Pandemic, 'missed opportunities', need for space fuelling Australia's housing crisis, report says

Orange business owner Jack Evans has been trying to buy a home for around four years. (Supplied: Business Orange)

Business owner Jack Evans and his partner are relying on family to get a good deal in the home rental market.

"We're renting a property owned by a family member, so we've actually negotiated a price for rent that is probably below what the current inflated market value is," he said.

Mr Evans lives in Orange in regional NSW where rents rose by 20 per cent in the first 15 months of the pandemic.

He said he was stuck in the rental market because he still could not afford to buy a house, something he has been trying to do since moving back to his home town four years ago.

It is a common story across regional Australia, according to a new report released today by the University of NSW (UNSW) and the Australian Council of Social Service (ACOSS).

The study, which examined trends in Australia and eight other countries, found low interest rates, government income support, people's "pent-up savings" and their desire for houses instead of units, drove the surge in prices.

Data from the UNSW and ACOSS report COVID 19: Housing market impacts and housing policy responses – an international review (Supplied: University of NSW)

It showed rental prices in regional areas had risen by 18 per cent in the two years to late 2021, whereas in metropolitan areas rents had only just recovered to pre-pandemic levels.

Housing pressure

Professor Hal Pawson from UNSW says a number of factors have contributed to the surge in rental and housing prices. (ABC News)

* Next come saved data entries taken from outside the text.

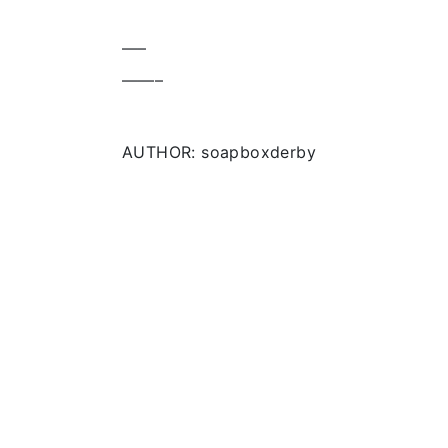
—–
——–
AUTHOR: soapboxderby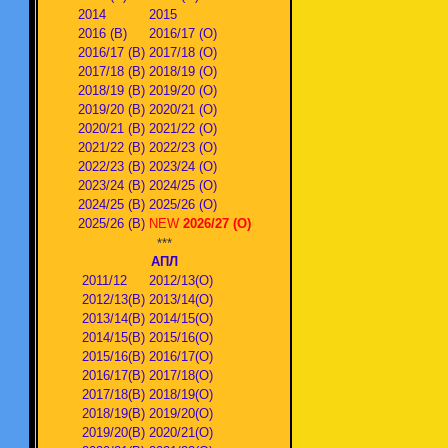
2014
2015
2016 (В)
2016/17 (О)
2016/17 (В)
2017/18 (О)
2017/18 (В)
2018/19 (О)
2018/19 (В)
2019/20 (О)
2019/20 (В)
2020/21 (О)
2020/21 (В)
2021/22 (О)
2021/22 (В)
2022/23 (О)
2022/23 (В)
2023/24 (О)
2023/24 (В)
2024/25 (О)
2024/25 (В)
2025/26 (О)
2025/26 (В)
NEW
2026/27 (О)
***
АПЛ
2011/12
2012/13(О)
2012/13(В)
2013/14(О)
2013/14(В)
2014/15(О)
2014/15(В)
2015/16(О)
2015/16(В)
2016/17(О)
2016/17(В)
2017/18(О)
2017/18(В)
2018/19(О)
2018/19(В)
2019/20(О)
2019/20(В)
2020/21(О)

Professor Pawson said in Orange and other areas, at the same time as people flocked from Sydney under working from home arrangements, "fewer properties [were] being made available on the market" and that put significant pressure on rentals.

The report showed house prices have increased by 19 per cent in Australia, compared with 22 per cent in New Zealand, 17 per cent in Canada, and 12 per cent in the UK.

Professor Pawson said, while popular economic stimuli during the pandemic helped avert a predicted 30 per cent slump in house prices, they came at a price.

"One of the effects of the monetary stimulus, trying to keep the economy going, is it's had this sort of negative side-effect of pumping up the housing market in a way that has been quite damaging," he said.

"By making cash grants available on a bigger scale than usual, I think with hindsight it is something that they probably should be regretting now because that only compounded the spike in house prices that we've seen over the past year or just over a year."

Welfare reform 'overdue'

While much of the stimuli introduced during the pandemic had fallen by the wayside, Professor Pawson said the impacts of some made a case for long-term change.

The report noted that the lifting of other government interventions to protect tenants, such as moratoriums on evictions and price increases, had exacerbated the rental crisis.

The report also flags the need for significant reform. (ABC News: Alice Dempster)

He said the doubling of job seeker payments for a period of time was "a very insightful response" and that it was a "missed opportunity" when it reverted to "one of the lowest rates of social security payments among OECD countries".

"That's an overdue reform, which I think a lot of economists would agree is something that Australia should be contemplating anyway," Professor Pawson said.